*** Block opens ***
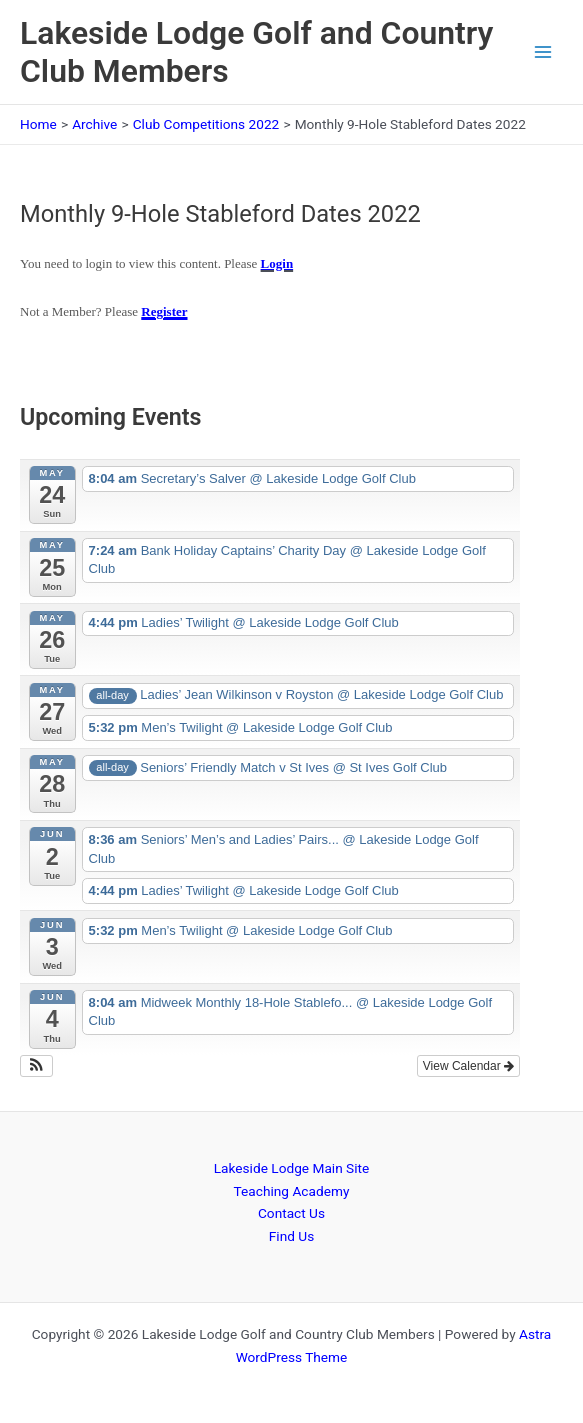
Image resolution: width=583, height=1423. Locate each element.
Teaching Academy (292, 1191)
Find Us (291, 1236)
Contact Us (291, 1213)
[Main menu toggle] (543, 52)
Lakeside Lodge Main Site (292, 1168)
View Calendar (468, 1066)
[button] (36, 1066)
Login (277, 263)
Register (164, 311)
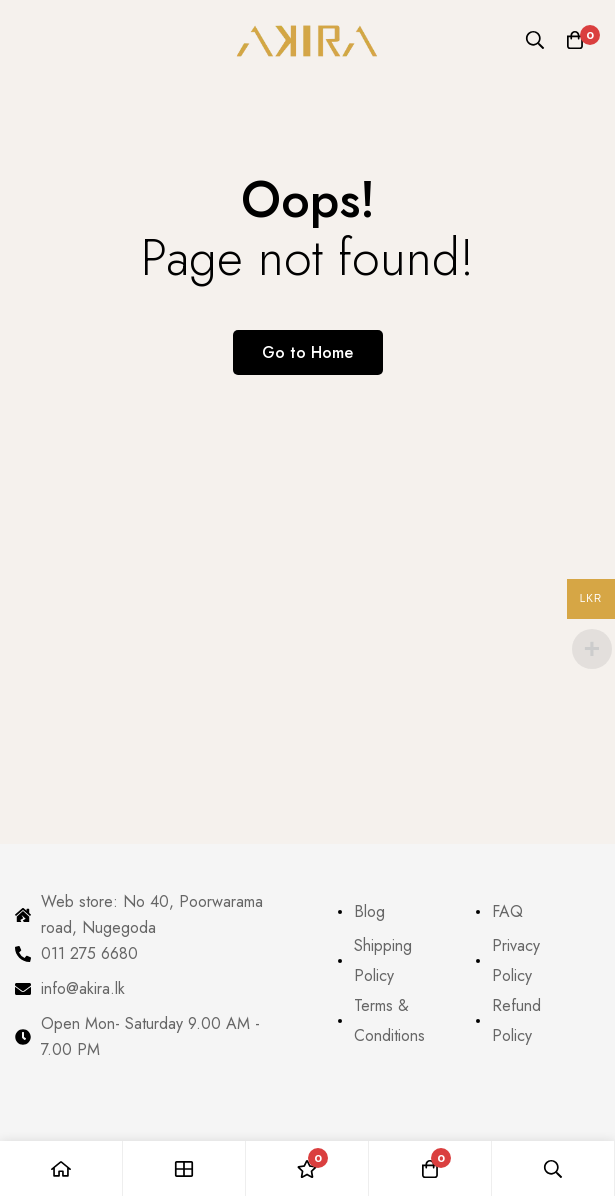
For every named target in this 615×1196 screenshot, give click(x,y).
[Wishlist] (307, 1168)
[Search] (535, 40)
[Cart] (575, 40)
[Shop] (184, 1168)
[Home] (61, 1168)
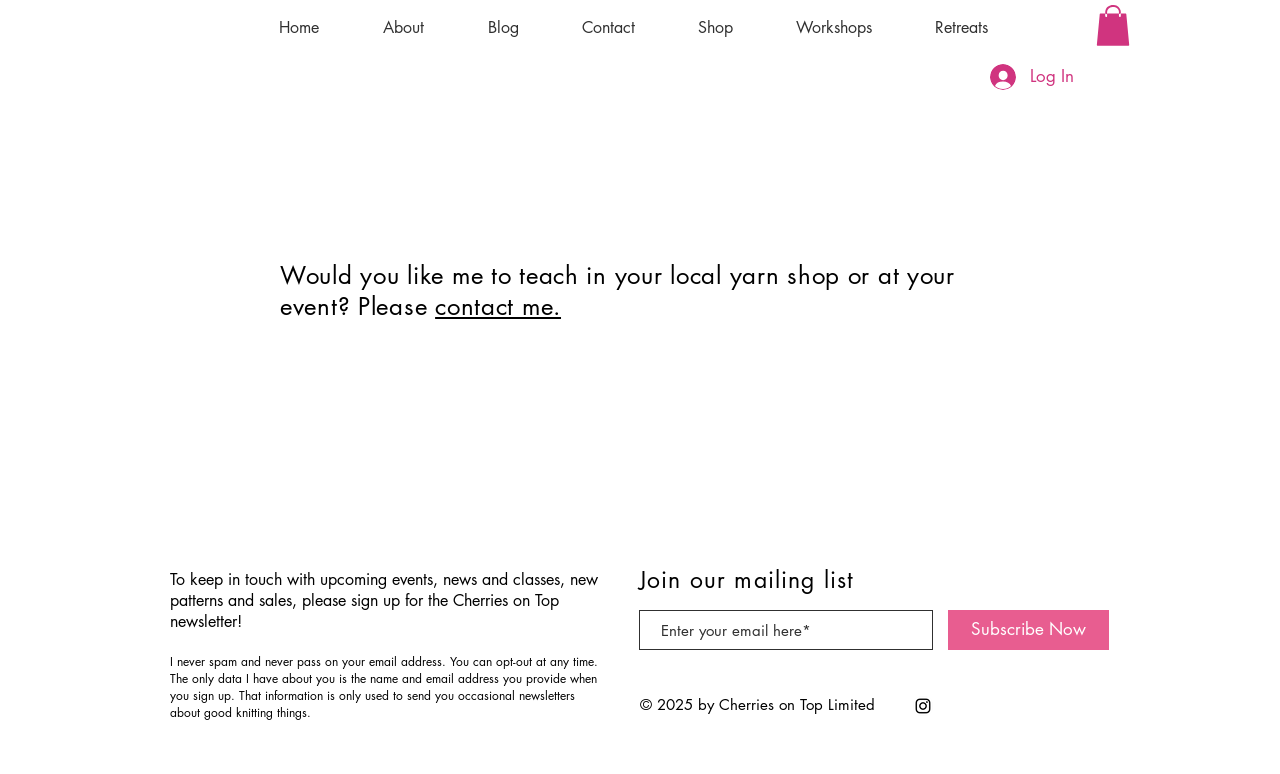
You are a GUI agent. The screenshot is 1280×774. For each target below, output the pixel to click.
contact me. (498, 306)
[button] (1113, 25)
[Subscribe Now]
*** Block closes ***
* [What needs to be done]:
An exact reproduction of all the records is required, with no pictures included.

* [Exercise result]:
Image resolution: width=583, height=1423. Locate each element.
Teaching Academy (292, 1191)
Find Us (291, 1236)
Contact Us (291, 1213)
[Main menu toggle] (543, 52)
Lakeside Lodge Main Site (292, 1168)
View Calendar (468, 1066)
[button] (36, 1066)
Login (277, 263)
Register (164, 311)
For every named target in this 615×1196 screenshot, give click(x,y).
[Wishlist] (307, 1168)
[Search] (535, 40)
[Cart] (575, 40)
[Shop] (184, 1168)
[Home] (61, 1168)
You are a GUI agent. The screenshot is 1280×774. For each target below, output the pixel to click.
contact me. (498, 306)
[button] (1113, 25)
[Subscribe Now]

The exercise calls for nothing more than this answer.